Great question about adjusting withholding after buying a home! I went through this exact situation a couple years ago. One thing to keep in mind is that the mortgage interest deduction isn't as straightforward as it used to be since the Tax Cuts and Jobs Act increased the standard deduction significantly. Before making any W-4 changes, I'd recommend calculating whether you'll actually be itemizing or taking the standard deduction. For 2024, you need more than $14,600 in itemized deductions as a single filer (or $29,200 if married filing jointly) to beat the standard deduction. This includes your mortgage interest, property taxes, state income taxes, and any other deductible expenses.
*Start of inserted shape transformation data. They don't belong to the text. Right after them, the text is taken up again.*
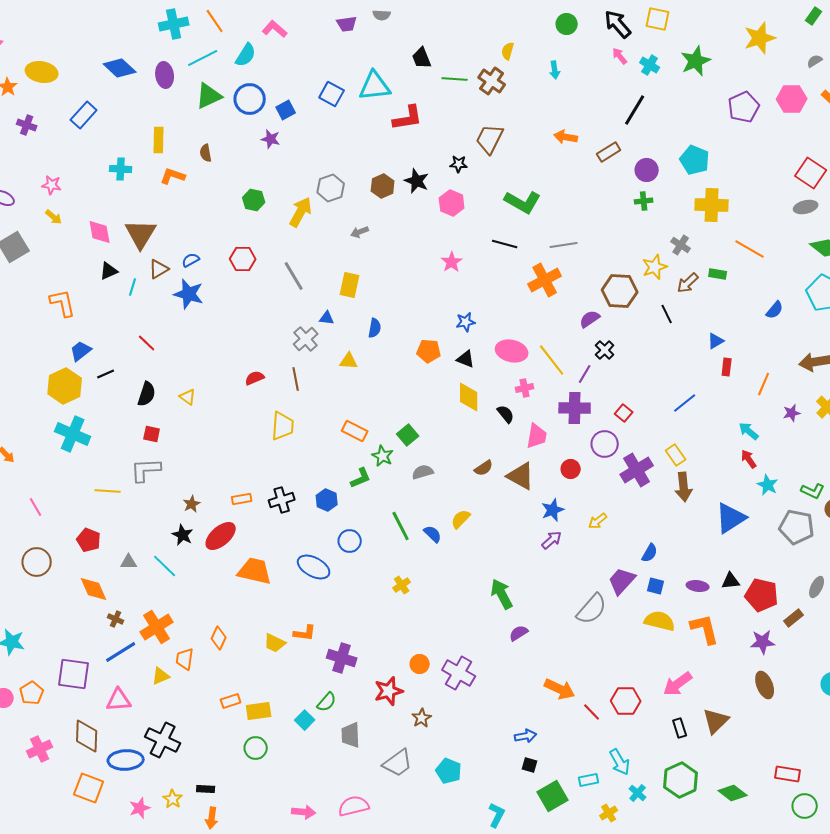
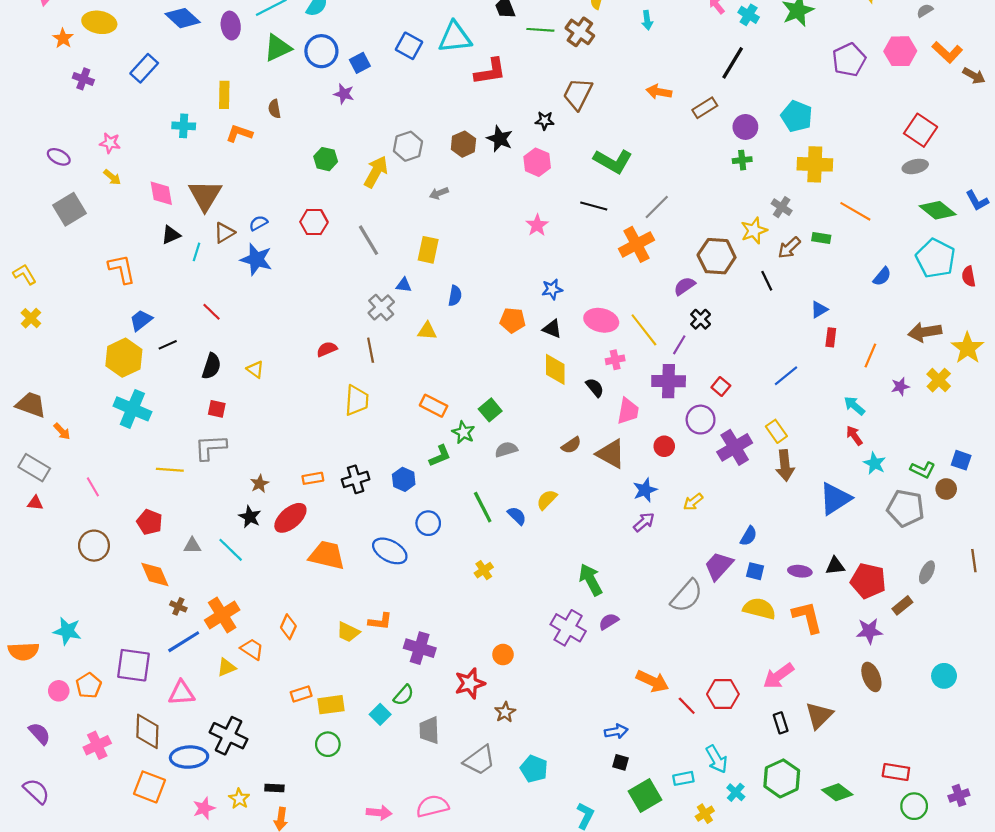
gray line: (564, 245) -> (657, 207), turned -36
orange trapezoid: (185, 659) -> (252, 649), turned 115
purple cross: (459, 673) -> (568, 628), moved

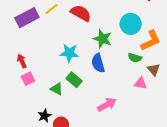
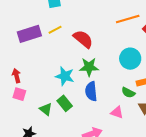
green star: (103, 39) -> (89, 67), moved, turned -30
pink square: (28, 79) -> (19, 94), turned 32
pink triangle: (140, 83) -> (117, 112), moved

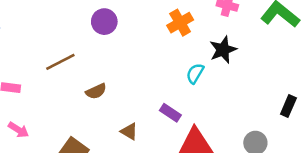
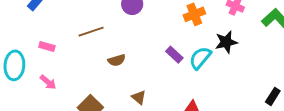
cyan semicircle: (195, 73) -> (200, 58), size x1.4
purple rectangle: (170, 113) -> (174, 55), moved

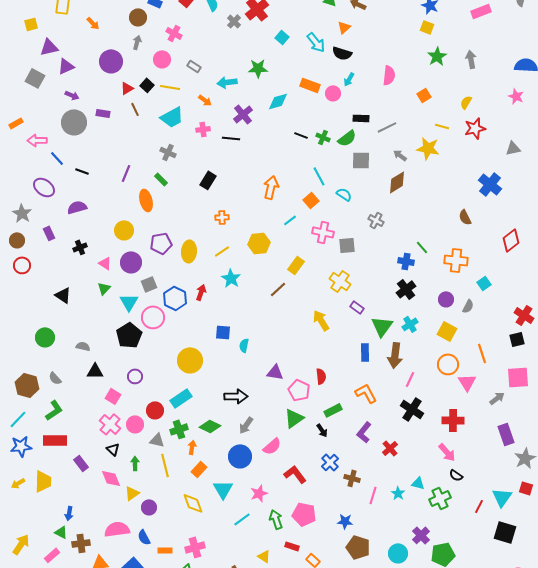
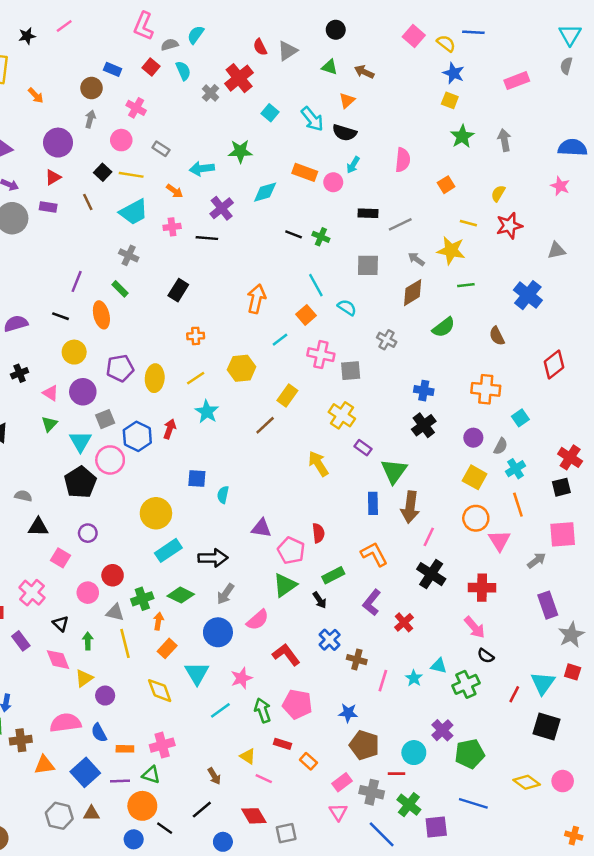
red triangle: (127, 88) -> (53, 177), moved
green semicircle: (347, 138) -> (444, 327), moved
black line: (82, 171) -> (60, 316), moved
green line: (422, 247) -> (466, 285), moved, turned -56
cyan cross: (410, 324) -> (516, 469), moved
cyan rectangle: (181, 398) -> (168, 550), moved
pink cross: (110, 424) -> (32, 593), moved

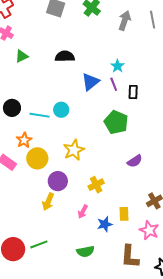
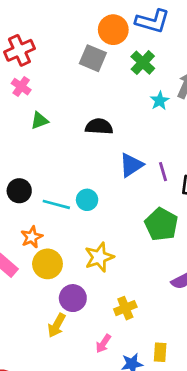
cyan star: (118, 66) -> (160, 101), moved

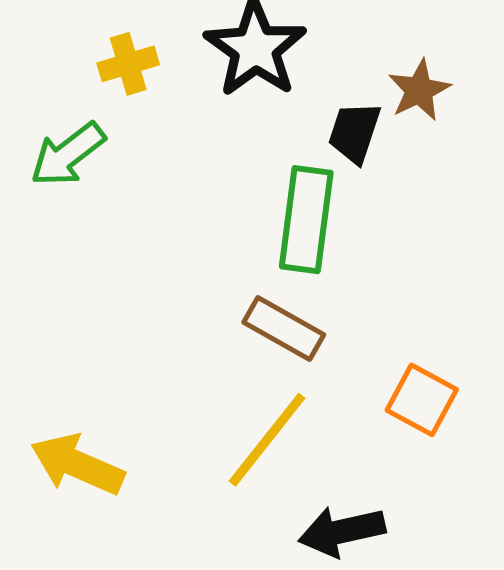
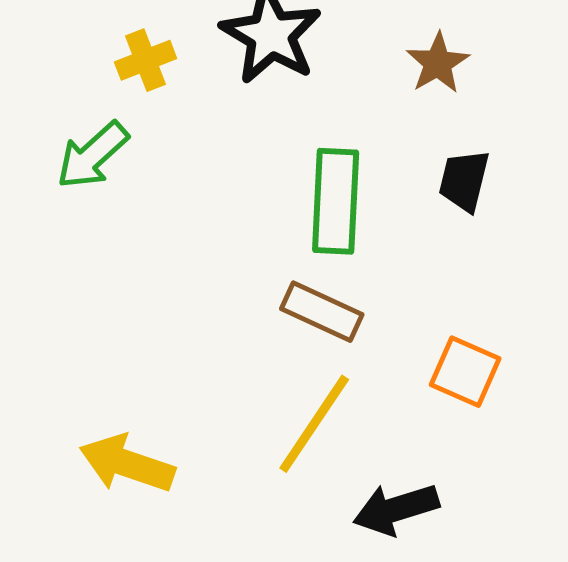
black trapezoid: (355, 132) -> (464, 181), moved

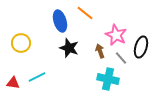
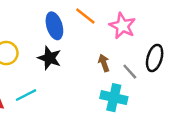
pink star: (116, 35) -> (122, 26), moved
black star: (69, 48) -> (49, 58), moved

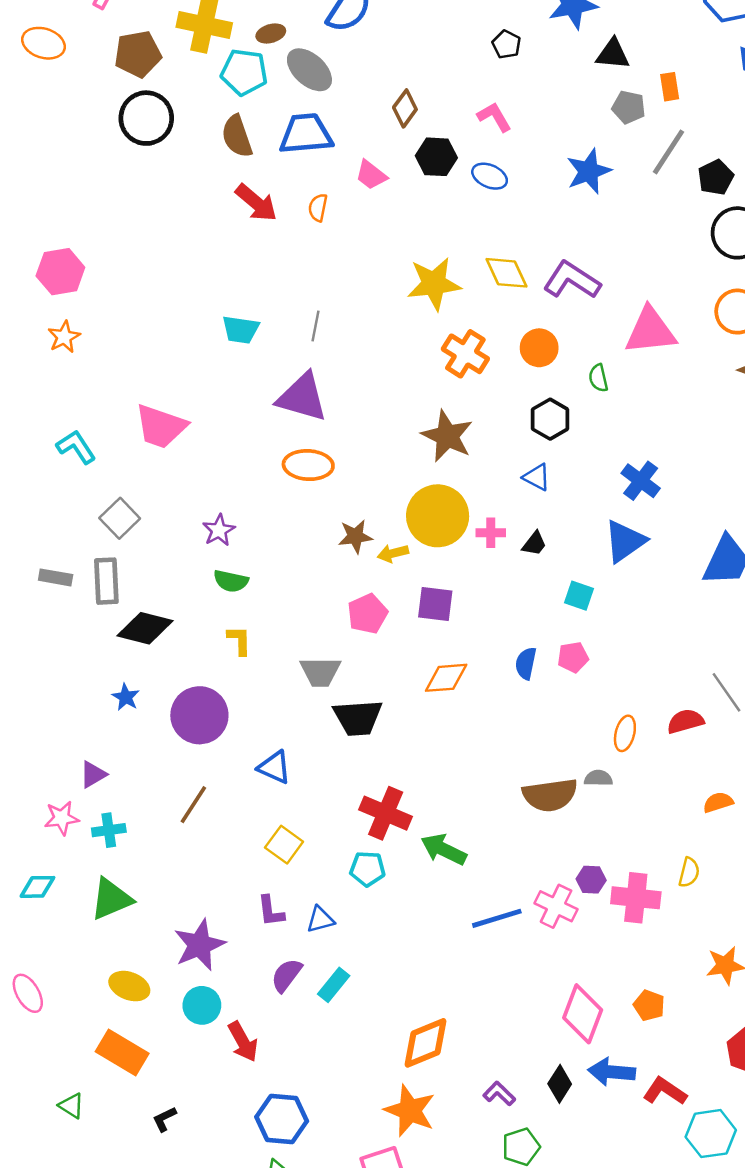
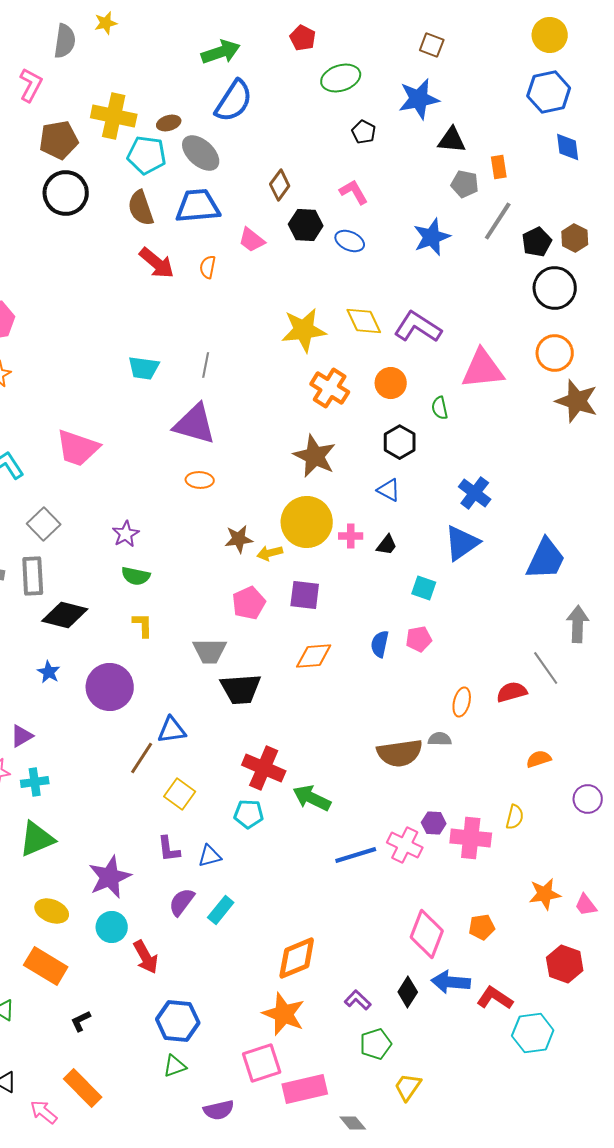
orange ellipse: (308, 465) -> (200, 480), size x0.7
blue triangle: (274, 767) -> (172, 730), turned -32
brown line: (193, 805) -> (142, 758), moved
orange pentagon: (649, 1005) -> (482, 927), turned -30

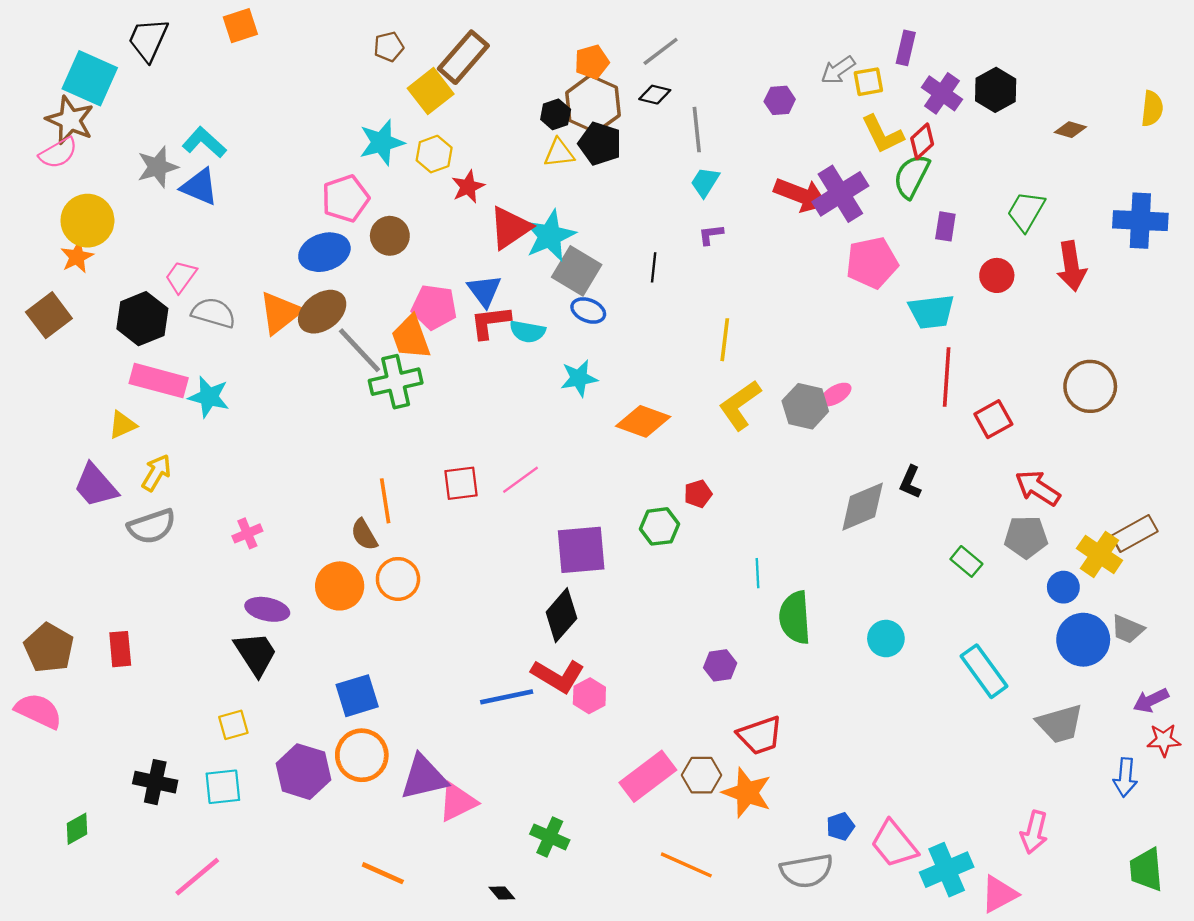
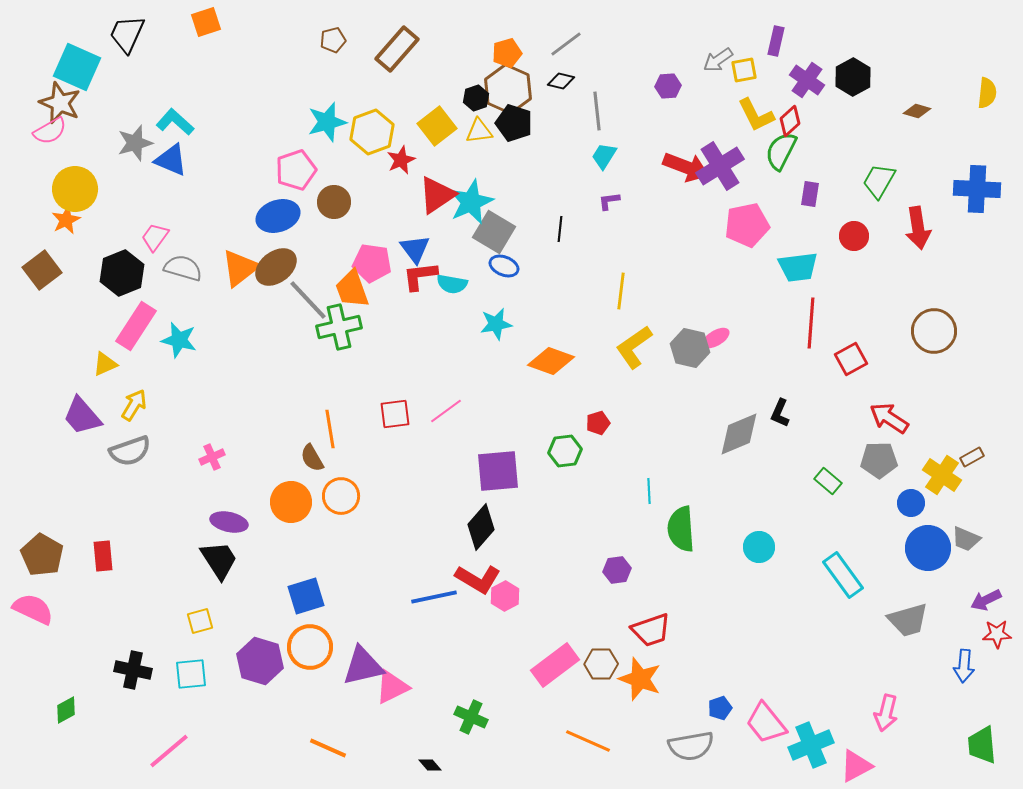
yellow square: (431, 91) -> (437, 126), moved
yellow hexagon: (434, 154) -> (372, 132), size x1.4
pink rectangle: (159, 381) -> (136, 326), turned -72
brown rectangle: (1135, 533) -> (972, 457), size x0.6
If your total itemized deductions don't exceed the standard deduction, then buying the house won't actually change your tax liability much, and you might not need to adjust your withholding at all. If you will be itemizing, then yes, definitely use one of the tools mentioned here like the IRS withholding calculator or consider talking to a tax professional. They can help you figure out the exact adjustment needed based on your specific situation.

0 coins

Dyllan Nantx

•

This is such an important point that I think gets overlooked a lot! I made the mistake of assuming my mortgage interest would automatically reduce my taxes without doing the math first. Turns out between my mortgage interest, property taxes, and state taxes, I was just barely over the standard deduction threshold - like maybe $500 more in itemized deductions. So the actual tax benefit was way smaller than I expected. Definitely worth running the numbers before making any big withholding changes!

0 coins

Sean Murphy

•

This is exactly why I love this community - so much helpful advice! As someone who works in tax preparation, I'd add one more consideration: timing your withholding adjustment strategically throughout the year. Since you bought in March, you'll have 10 months of mortgage interest to deduct this year. But next year you'll have the full 12 months, which means your tax situation will be different between this year and next year. My suggestion would be to calculate your withholding adjustment based on this year's partial mortgage interest first, then plan to readjust your W-4 again in January for the full-year impact. This prevents you from over-adjusting and ending up owing money at tax time. Also, don't forget about property taxes if you're escrowing them - those count toward your itemized deductions too and can make a significant difference in whether itemizing beats the standard deduction. The tools mentioned here (IRS calculator, TurboTax calculator, taxr.ai) are all solid options. Pick whichever interface feels most comfortable to you and run the numbers!

0 coins

Maya Diaz

•

This is really helpful advice about the timing difference between this year and next year! I hadn't thought about the fact that I'll only have 10 months of mortgage interest this year versus 12 months next year. That's a great point about doing two separate calculations. Quick question - when you say "escrowing" property taxes, do you mean if they're included in my monthly mortgage payment? My lender collects property taxes as part of my monthly payment and pays them to the county, so I'm wondering if I still get to deduct those or if there's something special I need to do since I'm not paying them directly.